→ **Directions for this task**
From first line to last, copy the listing exactly and omit its pictures.

-- Extracted entries follows --

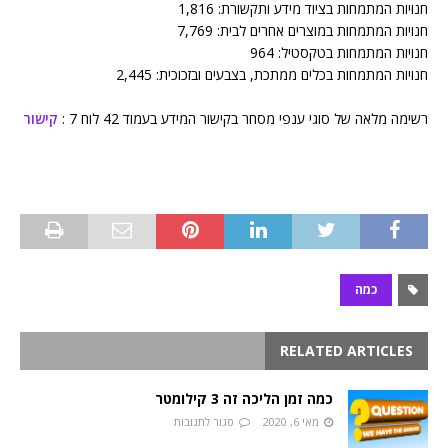
חנויות המתמחות בציוד מידע ותקשורת: 1,816
חנויות המתמחות במוצרים אחרים לבית: 7,769
חנויות המתמחות בטקסטיל: 964
חנויות המתמחות בכלים ממתכת, בצבעים ובזכוכית: 2,445
רשימה מלאה של סוגי ענפי מסחר בקישור המידע בעמוד 42 לוח 7 :
קישור
כמה
RELATED ARTICLES
כמה זמן הליכה זה 3 קילומטר
מאי 6, 2020
סגור לתגובות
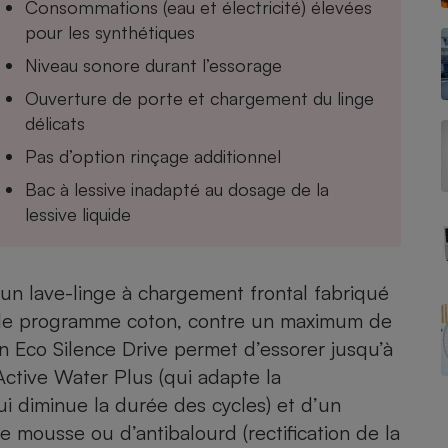
Consommations (eau et électricité) élevées
pour les synthétiques
Niveau sonore durant l’essorage
- Ustensile
Ouverture de porte et chargement du linge
Foie gras
délicats
Aide auditive
r
Assurance vie
Pas d’option rinçage additionnel
Bac à lessive inadapté au dosage de la
lessive liquide
Poêle à granulés
gne - Comment choisir une
lle de champagne
en ligne
un lave-linge à chargement frontal fabriqué
r le programme coton, contre un maximum de
Ordinateur portable
Crème solaire
n Eco Silence Drive permet d’essorer jusqu’à
Lave-vaisselle
Active Water Plus (qui adapte la
i diminue la durée des cycles) et d’un
 mousse ou d’antibalourd (rectification de la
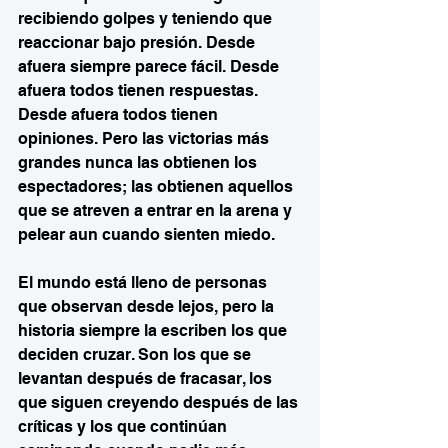
recibiendo golpes y teniendo que 
reaccionar bajo presión. Desde 
afuera siempre parece fácil. Desde 
afuera todos tienen respuestas. 
Desde afuera todos tienen 
opiniones. Pero las victorias más 
grandes nunca las obtienen los 
espectadores; las obtienen aquellos 
que se atreven a entrar en la arena y 
pelear aun cuando sienten miedo.
El mundo está lleno de personas 
que observan desde lejos, pero la 
historia siempre la escriben los que 
deciden cruzar. Son los que se 
levantan después de fracasar, los 
que siguen creyendo después de las 
críticas y los que continúan 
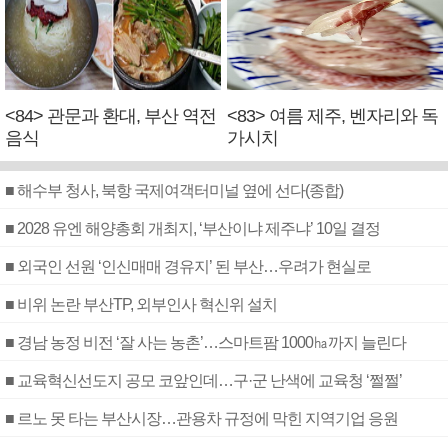
<84> 관문과 환대, 부산 역전
<83> 여름 제주, 벤자리와 독
음식
가시치
■ 해수부 청사, 북항 국제여객터미널 옆에 선다(종합)
■ 2028 유엔 해양총회 개최지, ‘부산이냐 제주냐’ 10일 결정
■ 외국인 선원 ‘인신매매 경유지’ 된 부산…우려가 현실로
■ 비위 논란 부산TP, 외부인사 혁신위 설치
■ 경남 농정 비전 ‘잘 사는 농촌’…스마트팜 1000㏊까지 늘린다
■ 교육혁신선도지 공모 코앞인데…구·군 난색에 교육청 ‘쩔쩔’
■ 르노 못 타는 부산시장…관용차 규정에 막힌 지역기업 응원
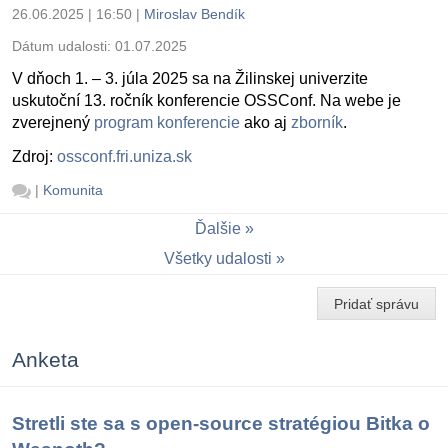
26.06.2025 | 16:50
|
Miroslav Bendík
Dátum udalosti:
01.07.2025
V dňoch 1. – 3. júla 2025 sa na Žilinskej univerzite
uskutoční 13. ročník konferencie OSSConf. Na webe je
zverejnený
program konferencie
ako aj
zborník
.
Zdroj:
ossconf.fri.uniza.sk
|
Komunita
Ďalšie
Všetky udalosti
Pridať správu
Anketa
Stretli ste sa s open-source stratégiou Bitka o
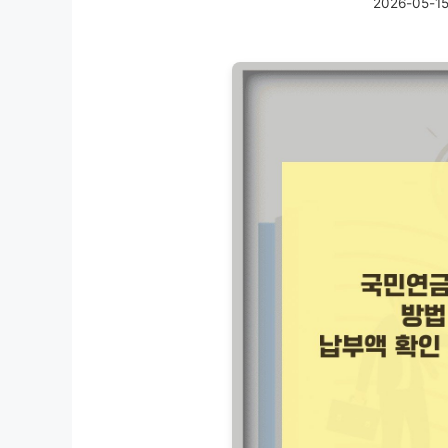
2026-05-1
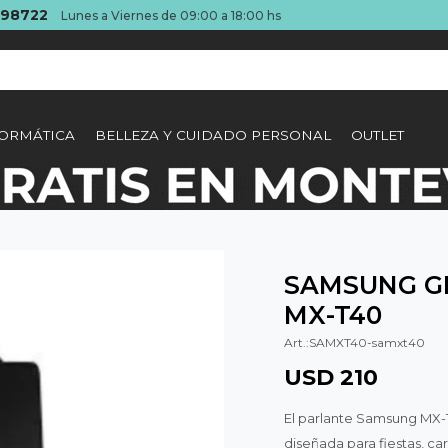
098722
Lunes a Viernes de 09:00 a 18:00 hs
ORMÁTICA
BELLEZA Y CUIDADO PERSONAL
OUTLET
SAMSUNG G
MX-T40
SAMXT40-samxt40
USD
210
El parlante Samsung MX-
diseñada para fiestas, ca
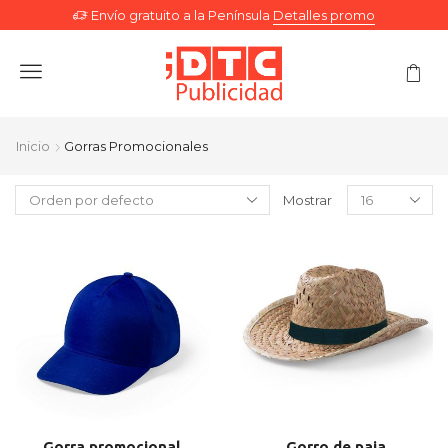
Envío gratuito a la Península
Detalles promo
Menu
Inicio
Gorras Promocionales
Mostrar
Gorra promocional
Gorro de paja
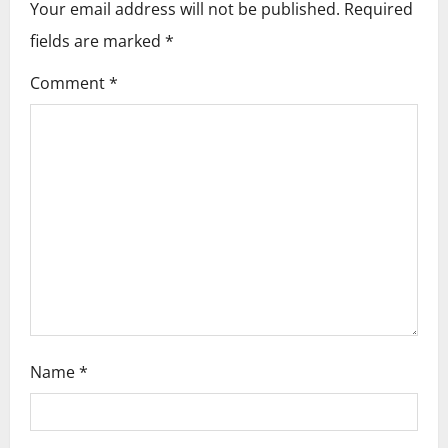
Your email address will not be published.
Required
v
fields are marked
*
i
Comment
*
g
a
t
i
o
n
Name
*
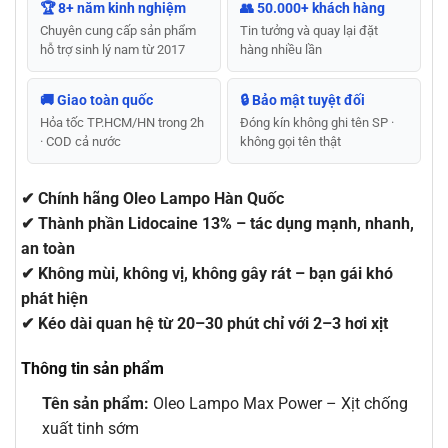
🏆 8+ năm kinh nghiệm
👥 50.000+ khách hàng
Chuyên cung cấp sản phẩm
Tin tưởng và quay lại đặt
hỗ trợ sinh lý nam từ 2017
hàng nhiều lần
🚚 Giao toàn quốc
🔒 Bảo mật tuyệt đối
Hỏa tốc TP.HCM/HN trong 2h
Đóng kín không ghi tên SP ·
· COD cả nước
không gọi tên thật
✔ Chính hãng Oleo Lampo Hàn Quốc
✔ Thành phần Lidocaine 13% – tác dụng mạnh, nhanh,
an toàn
✔ Không mùi, không vị, không gây rát – bạn gái khó
phát hiện
✔ Kéo dài quan hệ từ 20–30 phút chỉ với 2–3 hơi xịt
Thông tin sản phẩm
Tên sản phẩm:
Oleo Lampo Max Power – Xịt chống
xuất tinh sớm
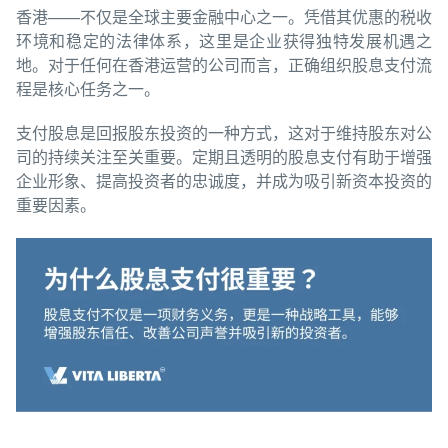
香港——不仅是全球主要金融中心之一。凭借其优惠的税收
环境和稳定的法律体系，这里是企业获得独特发展机遇之
地。对于任何在香港运营的公司而言，正确组织股息支付流
程是核心任务之一。
支付股息是回报股东投资的一种方式，这对于维持股东对公
司的持续关注至关重要。定期且透明的股息支付有助于增强
企业形象、提高投资者的忠诚度，并成为吸引新资本投资的
重要因素。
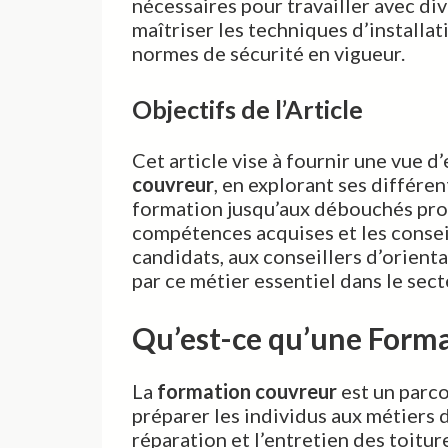
nécessaires pour travailler avec dive
maîtriser les techniques d’installat
normes de sécurité en vigueur.
Objectifs de l’Article
Cet article vise à fournir une vue 
couvreur
, en explorant ses différen
formation jusqu’aux débouchés prof
compétences acquises et les conseils
candidats, aux conseillers d’orient
par ce métier essentiel dans le sect
Qu’est-ce qu’une Form
La
formation couvreur
est un parco
préparer les individus aux métiers de
réparation et l’entretien des toitu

-- Extracted entries concluded --

→ **Output of the exercise**
חנויות המתמחות בציוד מידע ותקשורת: 1,816
חנויות המתמחות במוצרים אחרים לבית: 7,769
חנויות המתמחות בטקסטיל: 964
חנויות המתמחות בכלים ממתכת, בצבעים ובזכוכית: 2,445
רשימה מלאה של סוגי ענפי מסחר בקישור המידע בעמוד 42 לוח 7 :
קישור
כמה
RELATED ARTICLES
כמה זמן הליכה זה 3 קילומטר
מאי 6, 2020
סגור לתגובות
Consommations (eau et électricité) élevées
pour les synthétiques
Niveau sonore durant l’essorage
- Ustensile
Ouverture de porte et chargement du linge
Foie gras
délicats
Aide auditive
r
Assurance vie
Pas d’option rinçage additionnel
Bac à lessive inadapté au dosage de la
lessive liquide
Poêle à granulés
gne - Comment choisir une
lle de champagne
en ligne
un lave-linge à chargement frontal fabriqué
r le programme coton, contre un maximum de
Ordinateur portable
Crème solaire
n Eco Silence Drive permet d’essorer jusqu’à
Lave-vaisselle
Active Water Plus (qui adapte la
i diminue la durée des cycles) et d’un
 mousse ou d’antibalourd (rectification de la
recibiendo golpes y teniendo que 
reaccionar bajo presión. Desde 
afuera siempre parece fácil. Desde 
afuera todos tienen respuestas. 
Desde afuera todos tienen 
opiniones. Pero las victorias más 
grandes nunca las obtienen los 
espectadores; las obtienen aquellos 
que se atreven a entrar en la arena y 
pelear aun cuando sienten miedo.
El mundo está lleno de personas 
que observan desde lejos, pero la 
historia siempre la escriben los que 
deciden cruzar. Son los que se 
levantan después de fracasar, los 
que siguen creyendo después de las 
críticas y los que continúan 
<84> 관문과 환대, 부산 역전
<83> 여름 제주, 벤자리와 독
음식
가시치
■ 해수부 청사, 북항 국제여객터미널 옆에 선다(종합)
■ 2028 유엔 해양총회 개최지, ‘부산이냐 제주냐’ 10일 결정
■ 외국인 선원 ‘인신매매 경유지’ 된 부산…우려가 현실로
■ 비위 논란 부산TP, 외부인사 혁신위 설치
■ 경남 농정 비전 ‘잘 사는 농촌’…스마트팜 1000㏊까지 늘린다
■ 교육혁신선도지 공모 코앞인데…구·군 난색에 교육청 ‘쩔쩔’
■ 르노 못 타는 부산시장…관용차 규정에 막힌 지역기업 응원
26.06.2025 | 16:50
|
Miroslav Bendík
Dátum udalosti:
01.07.2025
V dňoch 1. – 3. júla 2025 sa na Žilinskej univerzite
uskutoční 13. ročník konferencie OSSConf. Na webe je
zverejnený
program konferencie
ako aj
zborník
.
Zdroj:
ossconf.fri.uniza.sk
|
Komunita
Ďalšie
Všetky udalosti
Pridať správu
Anketa
Stretli ste sa s open-source stratégiou Bitka o
2026-05-1
098722
Lunes a Viernes de 09:00 a 18:00 hs
ORMÁTICA
BELLEZA Y CUIDADO PERSONAL
OUTLET
SAMSUNG G
MX-T40
SAMXT40-samxt40
USD
210
El parlante Samsung MX-
diseñada para fiestas, ca
Envío gratuito a la Península
Detalles promo
Menu
Inicio
Gorras Promocionales
Mostrar
Gorra promocional
Gorro de paja
Your email address will not be published.
Required
v
fields are marked
*
i
Comment
*
g
a
t
i
o
n
Name
*
🏆 8+ năm kinh nghiệm
👥 50.000+ khách hàng
Chuyên cung cấp sản phẩm
Tin tưởng và quay lại đặt
hỗ trợ sinh lý nam từ 2017
hàng nhiều lần
🚚 Giao toàn quốc
🔒 Bảo mật tuyệt đối
Hỏa tốc TP.HCM/HN trong 2h
Đóng kín không ghi tên SP ·
· COD cả nước
không gọi tên thật
✔ Chính hãng Oleo Lampo Hàn Quốc
✔ Thành phần Lidocaine 13% – tác dụng mạnh, nhanh,
an toàn
✔ Không mùi, không vị, không gây rát – bạn gái khó
phát hiện
✔ Kéo dài quan hệ từ 20–30 phút chỉ với 2–3 hơi xịt
Thông tin sản phẩm
Tên sản phẩm:
Oleo Lampo Max Power – Xịt chống
xuất tinh sớm
香港——不仅是全球主要金融中心之一。凭借其优惠的税收
环境和稳定的法律体系，这里是企业获得独特发展机遇之
地。对于任何在香港运营的公司而言，正确组织股息支付流
程是核心任务之一。
支付股息是回报股东投资的一种方式，这对于维持股东对公
司的持续关注至关重要。定期且透明的股息支付有助于增强
企业形象、提高投资者的忠诚度，并成为吸引新资本投资的
重要因素。
nécessaires pour travailler avec dive
maîtriser les techniques d’installat
normes de sécurité en vigueur.
Objectifs de l’Article
Cet article vise à fournir une vue 
couvreur
, en explorant ses différen
formation jusqu’aux débouchés prof
compétences acquises et les conseils
candidats, aux conseillers d’orient
par ce métier essentiel dans le sect
Qu’est-ce qu’une Form
La
formation couvreur
est un parco
préparer les individus aux métiers de
réparation et l’entretien des toitu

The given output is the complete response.